В 1938 году, осенью, я тоже охромел, правда, не навсегда, но на длительное время.
Случилось это при обстоятельствах, которые изложу сейчас коротко, собираясь еще к ним вернуться.
Ледокол «И. Сталин», только что построенный на Балтийском заводе, флагман арктического флота, шел в свой первый рейс — в высокие северные широты. Там, зажатые льдами близ Новосибирских островов и уносимые все выше, дрейфовали почти уже год три ледокольных парохода — «Седов», «Садко» и «Малыгин», — которым грозила вторая зимовка. Их нужно было выручать. К ним подобрался испытанный выручальщик «Ермак», вытащил, вывел за собой «Малыгина» и «Садко», а «Седову» со сломанным рулевым управлением, да и сам поколоченный и покалеченный торосами, помочь при всем старании не смог. На помощь «Седову» и был послан флагман. Вел его капитан Воронин, командовавший прежде и «Седовым», и «Сибиряковым», и «Челюскиным», и «Ермаком», человек, чьи жизнь и плавания еще ждут большой книги. А пока — только маленький эпизод из нашего похода.

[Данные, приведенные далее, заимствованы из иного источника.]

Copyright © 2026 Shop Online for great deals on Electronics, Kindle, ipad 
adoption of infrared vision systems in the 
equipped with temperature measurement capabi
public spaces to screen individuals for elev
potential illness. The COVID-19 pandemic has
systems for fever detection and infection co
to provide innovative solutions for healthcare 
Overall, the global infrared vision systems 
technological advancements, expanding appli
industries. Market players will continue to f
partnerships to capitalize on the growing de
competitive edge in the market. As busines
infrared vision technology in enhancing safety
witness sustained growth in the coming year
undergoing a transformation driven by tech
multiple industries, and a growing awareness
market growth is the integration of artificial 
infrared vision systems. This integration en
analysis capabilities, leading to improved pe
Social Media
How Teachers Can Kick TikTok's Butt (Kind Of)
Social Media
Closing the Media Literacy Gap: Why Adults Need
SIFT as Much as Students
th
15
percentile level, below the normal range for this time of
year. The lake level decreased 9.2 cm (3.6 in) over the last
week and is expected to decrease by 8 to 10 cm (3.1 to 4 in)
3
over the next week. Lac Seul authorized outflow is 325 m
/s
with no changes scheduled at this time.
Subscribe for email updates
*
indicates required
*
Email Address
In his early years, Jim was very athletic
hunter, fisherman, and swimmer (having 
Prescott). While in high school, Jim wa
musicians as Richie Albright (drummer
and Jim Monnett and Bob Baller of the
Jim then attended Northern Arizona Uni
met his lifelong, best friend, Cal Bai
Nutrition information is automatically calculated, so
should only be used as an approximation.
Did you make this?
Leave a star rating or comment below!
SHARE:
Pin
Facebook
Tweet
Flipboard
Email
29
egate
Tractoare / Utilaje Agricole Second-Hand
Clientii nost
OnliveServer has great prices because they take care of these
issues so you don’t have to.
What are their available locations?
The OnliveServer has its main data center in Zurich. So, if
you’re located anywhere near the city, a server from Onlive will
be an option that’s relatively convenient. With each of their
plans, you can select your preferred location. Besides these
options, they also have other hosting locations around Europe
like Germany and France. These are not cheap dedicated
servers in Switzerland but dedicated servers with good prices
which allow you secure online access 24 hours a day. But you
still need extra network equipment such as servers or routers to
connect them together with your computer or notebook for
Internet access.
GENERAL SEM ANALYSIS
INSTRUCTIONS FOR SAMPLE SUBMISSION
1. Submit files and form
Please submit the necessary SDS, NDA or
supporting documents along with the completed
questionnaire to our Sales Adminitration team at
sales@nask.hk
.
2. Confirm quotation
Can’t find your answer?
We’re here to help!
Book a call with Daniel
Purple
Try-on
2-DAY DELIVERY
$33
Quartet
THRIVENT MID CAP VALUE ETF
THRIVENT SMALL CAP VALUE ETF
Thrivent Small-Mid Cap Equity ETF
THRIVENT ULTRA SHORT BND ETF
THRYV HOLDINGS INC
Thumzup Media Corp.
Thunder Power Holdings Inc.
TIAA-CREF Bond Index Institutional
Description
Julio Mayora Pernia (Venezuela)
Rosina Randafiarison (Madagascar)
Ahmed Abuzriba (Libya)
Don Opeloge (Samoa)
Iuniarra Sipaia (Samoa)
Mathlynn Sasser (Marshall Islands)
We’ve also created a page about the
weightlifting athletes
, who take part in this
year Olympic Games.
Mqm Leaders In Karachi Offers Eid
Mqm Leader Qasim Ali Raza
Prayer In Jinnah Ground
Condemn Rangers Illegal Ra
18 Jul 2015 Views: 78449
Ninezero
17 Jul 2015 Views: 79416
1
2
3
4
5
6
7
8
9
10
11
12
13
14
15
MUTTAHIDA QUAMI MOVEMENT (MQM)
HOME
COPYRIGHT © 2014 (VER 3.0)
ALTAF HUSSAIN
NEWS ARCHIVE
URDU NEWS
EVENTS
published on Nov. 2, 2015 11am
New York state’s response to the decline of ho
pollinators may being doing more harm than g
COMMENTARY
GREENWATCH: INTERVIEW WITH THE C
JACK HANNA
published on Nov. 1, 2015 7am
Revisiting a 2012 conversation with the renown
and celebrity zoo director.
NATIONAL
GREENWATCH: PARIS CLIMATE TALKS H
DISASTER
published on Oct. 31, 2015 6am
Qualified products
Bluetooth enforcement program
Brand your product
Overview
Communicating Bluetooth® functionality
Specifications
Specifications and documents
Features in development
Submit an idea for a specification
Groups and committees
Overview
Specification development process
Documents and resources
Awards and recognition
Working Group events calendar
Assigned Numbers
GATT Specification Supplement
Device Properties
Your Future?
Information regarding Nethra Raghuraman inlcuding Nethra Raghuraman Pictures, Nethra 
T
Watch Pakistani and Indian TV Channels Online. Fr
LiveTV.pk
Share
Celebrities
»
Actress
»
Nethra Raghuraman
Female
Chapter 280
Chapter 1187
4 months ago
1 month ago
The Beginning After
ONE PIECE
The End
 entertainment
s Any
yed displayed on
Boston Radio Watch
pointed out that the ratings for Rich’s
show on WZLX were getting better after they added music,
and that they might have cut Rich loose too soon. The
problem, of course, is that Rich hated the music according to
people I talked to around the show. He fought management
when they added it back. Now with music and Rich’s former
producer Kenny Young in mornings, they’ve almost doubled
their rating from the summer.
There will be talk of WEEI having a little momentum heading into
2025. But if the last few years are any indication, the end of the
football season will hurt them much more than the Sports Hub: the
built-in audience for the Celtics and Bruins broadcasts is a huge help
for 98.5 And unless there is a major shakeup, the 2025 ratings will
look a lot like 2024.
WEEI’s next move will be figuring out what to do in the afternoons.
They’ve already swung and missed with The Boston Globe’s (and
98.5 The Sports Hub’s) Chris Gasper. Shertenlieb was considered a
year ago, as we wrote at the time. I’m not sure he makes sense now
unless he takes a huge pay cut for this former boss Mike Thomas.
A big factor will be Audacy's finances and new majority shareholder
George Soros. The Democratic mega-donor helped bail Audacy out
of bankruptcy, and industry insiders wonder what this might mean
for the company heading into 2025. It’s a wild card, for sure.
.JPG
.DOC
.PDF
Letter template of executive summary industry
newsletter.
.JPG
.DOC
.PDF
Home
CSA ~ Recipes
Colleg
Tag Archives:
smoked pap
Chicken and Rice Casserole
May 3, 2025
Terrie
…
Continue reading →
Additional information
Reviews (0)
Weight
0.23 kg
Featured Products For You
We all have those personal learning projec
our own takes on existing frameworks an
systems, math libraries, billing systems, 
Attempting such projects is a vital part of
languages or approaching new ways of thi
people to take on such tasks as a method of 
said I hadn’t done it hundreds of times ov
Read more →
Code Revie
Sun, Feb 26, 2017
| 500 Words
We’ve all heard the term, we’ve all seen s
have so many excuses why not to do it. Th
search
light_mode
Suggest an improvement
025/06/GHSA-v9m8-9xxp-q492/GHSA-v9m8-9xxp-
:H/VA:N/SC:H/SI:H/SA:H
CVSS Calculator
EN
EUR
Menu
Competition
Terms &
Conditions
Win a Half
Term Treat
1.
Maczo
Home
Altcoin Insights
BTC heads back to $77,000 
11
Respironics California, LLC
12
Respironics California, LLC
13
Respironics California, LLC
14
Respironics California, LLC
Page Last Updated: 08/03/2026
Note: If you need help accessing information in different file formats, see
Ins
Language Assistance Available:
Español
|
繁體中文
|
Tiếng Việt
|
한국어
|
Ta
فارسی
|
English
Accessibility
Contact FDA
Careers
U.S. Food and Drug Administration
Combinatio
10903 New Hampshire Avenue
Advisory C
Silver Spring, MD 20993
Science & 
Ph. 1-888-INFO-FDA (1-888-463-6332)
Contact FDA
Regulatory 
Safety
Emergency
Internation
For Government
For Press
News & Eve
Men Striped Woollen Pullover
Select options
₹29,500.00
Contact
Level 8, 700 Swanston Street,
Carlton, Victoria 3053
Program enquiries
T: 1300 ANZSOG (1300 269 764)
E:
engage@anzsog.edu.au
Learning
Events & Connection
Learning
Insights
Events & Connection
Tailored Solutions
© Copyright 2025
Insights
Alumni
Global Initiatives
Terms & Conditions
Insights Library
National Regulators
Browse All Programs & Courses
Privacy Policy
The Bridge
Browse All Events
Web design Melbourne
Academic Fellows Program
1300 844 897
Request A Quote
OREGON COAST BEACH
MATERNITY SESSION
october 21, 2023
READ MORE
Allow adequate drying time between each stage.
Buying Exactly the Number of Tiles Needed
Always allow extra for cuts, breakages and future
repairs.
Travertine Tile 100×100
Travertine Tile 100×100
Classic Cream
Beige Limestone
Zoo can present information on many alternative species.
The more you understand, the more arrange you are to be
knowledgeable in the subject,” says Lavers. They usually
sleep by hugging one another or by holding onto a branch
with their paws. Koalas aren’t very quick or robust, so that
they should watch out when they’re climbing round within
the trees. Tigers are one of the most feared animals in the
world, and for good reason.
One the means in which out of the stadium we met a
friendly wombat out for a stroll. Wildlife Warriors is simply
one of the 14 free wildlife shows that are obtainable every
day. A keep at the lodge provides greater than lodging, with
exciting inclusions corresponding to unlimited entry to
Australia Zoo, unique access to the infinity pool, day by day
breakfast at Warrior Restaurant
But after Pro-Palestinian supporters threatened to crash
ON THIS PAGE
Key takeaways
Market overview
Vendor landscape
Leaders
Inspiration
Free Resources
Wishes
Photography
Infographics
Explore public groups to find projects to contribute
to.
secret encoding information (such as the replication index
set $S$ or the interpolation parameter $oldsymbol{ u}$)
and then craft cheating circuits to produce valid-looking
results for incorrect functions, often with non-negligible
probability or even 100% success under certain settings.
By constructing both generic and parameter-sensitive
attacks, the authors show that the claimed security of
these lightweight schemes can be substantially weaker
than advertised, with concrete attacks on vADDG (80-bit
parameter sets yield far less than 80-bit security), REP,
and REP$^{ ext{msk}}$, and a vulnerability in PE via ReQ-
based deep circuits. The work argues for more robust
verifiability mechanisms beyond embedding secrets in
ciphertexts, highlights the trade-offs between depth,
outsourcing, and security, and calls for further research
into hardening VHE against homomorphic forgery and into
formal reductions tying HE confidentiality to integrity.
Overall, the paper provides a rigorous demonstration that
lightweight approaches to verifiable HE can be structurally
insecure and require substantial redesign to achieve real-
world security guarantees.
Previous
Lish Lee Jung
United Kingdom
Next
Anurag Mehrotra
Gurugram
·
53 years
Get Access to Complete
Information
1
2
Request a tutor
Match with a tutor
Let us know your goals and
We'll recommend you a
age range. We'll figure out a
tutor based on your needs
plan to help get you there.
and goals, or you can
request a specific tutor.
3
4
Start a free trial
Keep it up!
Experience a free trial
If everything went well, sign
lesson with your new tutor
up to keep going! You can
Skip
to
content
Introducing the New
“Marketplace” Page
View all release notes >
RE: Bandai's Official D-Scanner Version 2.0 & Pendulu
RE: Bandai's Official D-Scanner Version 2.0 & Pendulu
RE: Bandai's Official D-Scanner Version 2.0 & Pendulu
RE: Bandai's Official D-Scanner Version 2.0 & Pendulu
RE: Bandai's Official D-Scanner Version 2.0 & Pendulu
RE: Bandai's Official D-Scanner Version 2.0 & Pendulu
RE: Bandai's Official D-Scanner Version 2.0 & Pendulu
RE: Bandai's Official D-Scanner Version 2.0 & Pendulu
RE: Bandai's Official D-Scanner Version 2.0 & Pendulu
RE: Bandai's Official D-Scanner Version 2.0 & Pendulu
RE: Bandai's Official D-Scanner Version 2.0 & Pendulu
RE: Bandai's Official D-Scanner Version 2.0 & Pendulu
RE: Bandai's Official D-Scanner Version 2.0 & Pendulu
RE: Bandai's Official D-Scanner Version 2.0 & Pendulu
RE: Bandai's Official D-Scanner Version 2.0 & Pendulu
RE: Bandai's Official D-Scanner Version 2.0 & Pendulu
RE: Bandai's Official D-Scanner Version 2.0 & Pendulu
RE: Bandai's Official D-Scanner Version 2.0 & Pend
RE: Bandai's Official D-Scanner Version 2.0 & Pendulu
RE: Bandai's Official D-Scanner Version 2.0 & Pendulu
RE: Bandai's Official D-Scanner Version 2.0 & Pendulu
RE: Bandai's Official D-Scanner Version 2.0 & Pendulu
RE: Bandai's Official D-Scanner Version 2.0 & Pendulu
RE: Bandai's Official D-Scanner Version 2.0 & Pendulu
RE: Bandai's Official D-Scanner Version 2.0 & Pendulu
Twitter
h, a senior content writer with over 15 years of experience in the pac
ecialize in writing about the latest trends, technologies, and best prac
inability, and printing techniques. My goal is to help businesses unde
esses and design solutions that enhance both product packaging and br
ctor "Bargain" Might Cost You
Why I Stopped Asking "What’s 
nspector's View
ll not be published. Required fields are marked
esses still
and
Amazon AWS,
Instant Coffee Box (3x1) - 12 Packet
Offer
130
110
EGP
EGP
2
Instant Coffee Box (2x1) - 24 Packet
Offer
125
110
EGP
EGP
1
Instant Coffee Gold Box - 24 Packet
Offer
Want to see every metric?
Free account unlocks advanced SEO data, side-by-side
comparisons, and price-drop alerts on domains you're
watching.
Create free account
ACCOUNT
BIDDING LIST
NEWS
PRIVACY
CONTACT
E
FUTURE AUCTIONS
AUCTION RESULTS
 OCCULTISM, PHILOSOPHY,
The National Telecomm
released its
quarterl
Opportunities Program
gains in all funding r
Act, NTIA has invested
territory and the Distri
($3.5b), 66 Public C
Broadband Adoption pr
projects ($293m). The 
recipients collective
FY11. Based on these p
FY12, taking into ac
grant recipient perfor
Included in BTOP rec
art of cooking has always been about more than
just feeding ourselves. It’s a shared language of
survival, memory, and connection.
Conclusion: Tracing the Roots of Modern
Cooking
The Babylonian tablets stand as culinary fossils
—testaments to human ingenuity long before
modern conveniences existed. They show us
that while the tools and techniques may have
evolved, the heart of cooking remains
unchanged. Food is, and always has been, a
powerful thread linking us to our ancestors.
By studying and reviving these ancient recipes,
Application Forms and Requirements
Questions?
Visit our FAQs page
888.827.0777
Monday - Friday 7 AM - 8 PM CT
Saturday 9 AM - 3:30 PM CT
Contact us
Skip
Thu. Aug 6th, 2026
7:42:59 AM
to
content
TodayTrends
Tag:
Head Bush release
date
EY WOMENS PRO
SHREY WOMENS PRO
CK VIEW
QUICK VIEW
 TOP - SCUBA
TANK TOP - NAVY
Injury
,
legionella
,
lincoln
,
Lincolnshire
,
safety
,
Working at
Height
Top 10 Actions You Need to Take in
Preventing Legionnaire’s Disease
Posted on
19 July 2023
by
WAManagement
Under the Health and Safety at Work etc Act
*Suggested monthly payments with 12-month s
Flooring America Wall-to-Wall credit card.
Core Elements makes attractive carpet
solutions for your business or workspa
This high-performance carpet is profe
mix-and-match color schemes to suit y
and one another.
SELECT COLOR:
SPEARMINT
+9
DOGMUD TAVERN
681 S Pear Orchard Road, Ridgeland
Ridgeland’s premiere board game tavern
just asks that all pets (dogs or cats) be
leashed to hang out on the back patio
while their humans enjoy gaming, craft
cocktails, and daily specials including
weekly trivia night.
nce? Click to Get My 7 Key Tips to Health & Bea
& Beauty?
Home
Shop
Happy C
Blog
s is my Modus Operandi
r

В море Лаптевых попали в густейший туман, в мерзопакостную сырость. Решили приблизиться для ориентировки к берегу, шли по радиопеленгам, по счислениям. Штурмана докладывали их Воронину, не покидавшему ходового мостика. По расчетам, до острова Большевик оставалось 100 миль. «Мы ближе, — сказал Воронин, не глядя на прокладку, на карту. — Проверьте-ка цифры». Пересчитали — 100 миль. «Нет, — повторил Владимир Иванович. — Ближе! Вон гляньте, пуночка села на поручень. Она так далеко в море никогда не залетает, у нее свое счисление, свои точные пеленга. Мы по ним и пойдем». И оказался прав вместе с птахой, знакомой ему с поморского рыбачьего детства. До берега не было и половины пути, начисленного штурманами: ледокол снесло течением.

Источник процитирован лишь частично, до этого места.